* [WORK INSTRUCTION]: What lines of the data include the string "pencil"? Copy them all.

* [DATA TO USE]:
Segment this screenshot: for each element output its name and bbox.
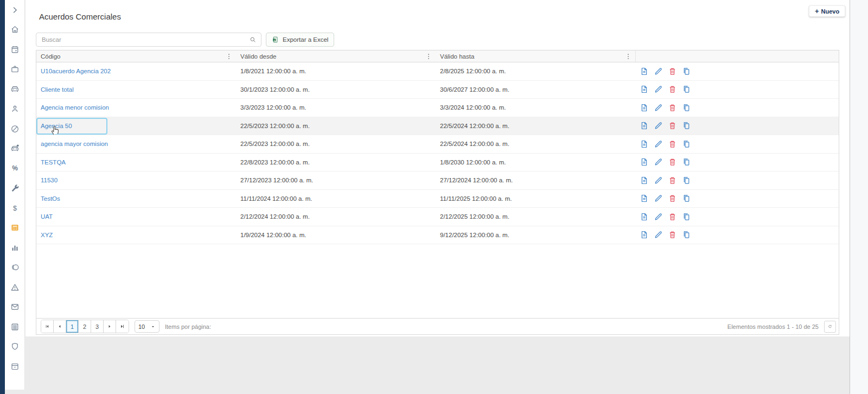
page-prev-icon	[57, 323, 62, 329]
copy-button[interactable]	[682, 66, 692, 76]
codigo-link[interactable]: Agencia menor comision	[41, 104, 109, 111]
copy-button[interactable]	[682, 194, 692, 204]
codigo-link[interactable]: agencia mayor comision	[41, 141, 108, 147]
view-button[interactable]	[640, 175, 649, 185]
sidebar-item-car[interactable]	[5, 79, 25, 99]
copy-button[interactable]	[682, 230, 692, 240]
codigo-link[interactable]: Cliente total	[41, 86, 74, 93]
copy-button[interactable]	[682, 175, 692, 185]
delete-button[interactable]	[668, 66, 678, 76]
home-icon	[10, 25, 20, 34]
delete-button[interactable]	[668, 175, 678, 185]
codigo-link[interactable]: U10acuerdo Agencia 202	[41, 68, 111, 74]
view-button[interactable]	[640, 66, 649, 76]
delete-button[interactable]	[668, 194, 678, 204]
column-menu-kebab-icon[interactable]	[624, 53, 632, 60]
delete-button[interactable]	[668, 103, 678, 112]
grid-body: U10acuerdo Agencia 202 1/8/2021 12:00:00…	[36, 62, 839, 244]
edit-button[interactable]	[654, 103, 663, 112]
view-button[interactable]	[640, 85, 649, 94]
edit-button[interactable]	[654, 175, 663, 185]
pager-next-button[interactable]	[104, 320, 116, 333]
new-button[interactable]: + Nuevo	[809, 5, 845, 17]
sidebar-item-mail[interactable]	[5, 297, 25, 317]
search-icon[interactable]	[249, 36, 257, 43]
delete-button[interactable]	[668, 157, 678, 167]
codigo-link[interactable]: TESTQA	[41, 159, 66, 166]
sidebar-item-bar-chart[interactable]	[5, 238, 25, 258]
delete-button[interactable]	[668, 121, 678, 131]
edit-button[interactable]	[654, 85, 663, 94]
sidebar-item-block[interactable]	[5, 119, 25, 139]
copy-button[interactable]	[682, 85, 692, 94]
sidebar-item-warning[interactable]	[5, 277, 25, 297]
sidebar-item-wrench[interactable]	[5, 179, 25, 199]
copy-button[interactable]	[682, 121, 692, 131]
pencil-icon	[654, 85, 663, 94]
sidebar-item-notes[interactable]	[5, 317, 25, 337]
edit-button[interactable]	[654, 66, 663, 76]
view-button[interactable]	[640, 212, 649, 221]
pager-first-button[interactable]	[41, 320, 54, 333]
sidebar-item-dollar[interactable]	[5, 198, 25, 218]
view-button[interactable]	[640, 157, 649, 167]
copy-icon	[682, 212, 691, 221]
sidebar-item-briefcase[interactable]	[5, 60, 25, 80]
content-bottom-area	[25, 336, 850, 394]
copy-button[interactable]	[682, 212, 692, 221]
column-menu-kebab-icon[interactable]	[425, 53, 432, 60]
table-row: 11530 27/12/2023 12:00:00 a. m. 27/12/20…	[36, 171, 839, 190]
codigo-link[interactable]: 11530	[41, 177, 58, 183]
codigo-link[interactable]: Agencia 50	[41, 123, 72, 129]
sidebar-item-agreements[interactable]	[5, 218, 25, 238]
codigo-link[interactable]: UAT	[41, 213, 53, 220]
sidebar-item-car-alert[interactable]	[5, 139, 25, 159]
sidebar-item-home[interactable]	[5, 20, 25, 40]
pager-last-button[interactable]	[116, 320, 129, 333]
sidebar-item-percent[interactable]	[5, 158, 25, 179]
delete-button[interactable]	[668, 85, 678, 94]
data-grid: Código Válido desde Válido hasta U10acue…	[36, 50, 839, 335]
sidebar-item-chevron-right[interactable]	[5, 0, 25, 20]
codigo-link[interactable]: TestOs	[41, 195, 60, 202]
copy-button[interactable]	[682, 103, 692, 112]
pencil-icon	[654, 103, 663, 112]
edit-button[interactable]	[654, 121, 663, 131]
edit-button[interactable]	[654, 212, 663, 221]
view-button[interactable]	[640, 121, 649, 131]
copy-button[interactable]	[682, 139, 692, 149]
sidebar-item-calendar[interactable]	[5, 40, 25, 60]
pager-prev-button[interactable]	[54, 320, 66, 333]
delete-button[interactable]	[668, 230, 678, 240]
edit-button[interactable]	[654, 230, 663, 240]
cell-valido-desde: 1/9/2024 12:00:00 a. m.	[236, 226, 436, 244]
page-size-select[interactable]: 10	[135, 320, 159, 333]
refresh-button[interactable]	[824, 321, 836, 333]
column-menu-kebab-icon[interactable]	[225, 53, 233, 60]
sidebar-item-shield[interactable]	[5, 337, 25, 357]
view-button[interactable]	[640, 139, 649, 149]
chevron-right-icon	[10, 5, 20, 15]
view-button[interactable]	[640, 194, 649, 204]
copy-icon	[682, 103, 691, 112]
sidebar-item-archive[interactable]	[5, 357, 25, 377]
delete-button[interactable]	[668, 212, 678, 221]
sidebar-item-coins[interactable]	[5, 258, 25, 278]
edit-button[interactable]	[654, 139, 663, 149]
search-input[interactable]	[41, 36, 249, 43]
document-icon	[640, 121, 649, 130]
sidebar-item-person[interactable]	[5, 99, 25, 119]
copy-button[interactable]	[682, 157, 692, 167]
export-excel-button[interactable]: Exportar a Excel	[266, 33, 334, 47]
bar-chart-icon	[10, 243, 20, 252]
pager-page-1[interactable]: 1	[66, 320, 79, 333]
pager-page-3[interactable]: 3	[91, 320, 104, 333]
delete-button[interactable]	[668, 139, 678, 149]
edit-button[interactable]	[654, 157, 663, 167]
cell-actions	[635, 171, 839, 189]
edit-button[interactable]	[654, 194, 663, 204]
codigo-link[interactable]: XYZ	[41, 232, 53, 238]
view-button[interactable]	[640, 230, 649, 240]
pager-page-2[interactable]: 2	[79, 320, 91, 333]
view-button[interactable]	[640, 103, 649, 112]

* [REPLY]:
pencil-icon	[654, 85, 663, 94]
pencil-icon	[654, 103, 663, 112]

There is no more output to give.